Monday, February 23, 2009

Feb 23, 2009

Well, today was a horrible day in the market. But there are trends that are building. I have noticed that gold goes to about 1040 an ounce then it falls back. If you are into risky plays I think this is something that I would short or buy a put on. Now a lot of people do not understand “shorting” a stock, and know even less about “puts”. Shorting a stock is selling a stock that you do not own with the promise to buy it back at a later date. So if stock ABC is selling for ten dollars and you think it is going lower than you “short” it, which means you put out a number of stocks that someone else can purchase in hopes that the stock goes down in price. If stock ABC goes to eight dollars and you are happy with the profit you have made and you want to get out of the trade you would need to purchase the same amount of shares that you shorted which is called covering your position. Once you have purchased the same amount you shorted you have none of the stock and whatever money you have left over from the purchase. That is how shorting works and how money is made doing it. Puts are a form of options and options are a lot more complicated. I will not explain puts in detail in this post because it will be a whole post all to itself in the future.

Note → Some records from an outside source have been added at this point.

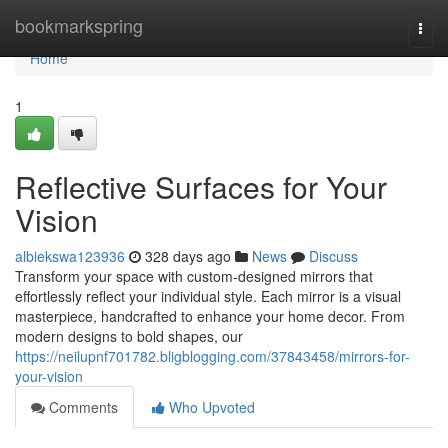
Home
bookmarkspring
Togg
navi
Home
1
Reflective Surfaces for Your
Vision
albiekswa123936
328 days ago
News
Discuss
Transform your space with custom-designed mirrors that
effortlessly reflect your individual style. Each mirror is a visual
masterpiece, handcrafted to enhance your home decor. From
modern designs to bold shapes, our
https://neilupnf701782.bligblogging.com/37843458/mirrors-for-
your-vision
Comments
Who Upvoted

Another thought I had today is a lot of people can’t decide what kind of investor they are. When purchasing stocks it is imperative to know a timeframe on your trade. You need to know if you are buying a stock for a long term investment, or if it is for a quick profit. Most of my trades I give 18 months to work there course. When I make a recommendation on my blog I will give a timeframe for the trade and where I expect it to go. With that said, I always put in a 20% stop loss on all my stock trades.
I hope this information has helped you. The trade comment I made for gold is a brief one, but I would short gold at 1040 and would be out after a bear market rally which should bring gold down to 925-950.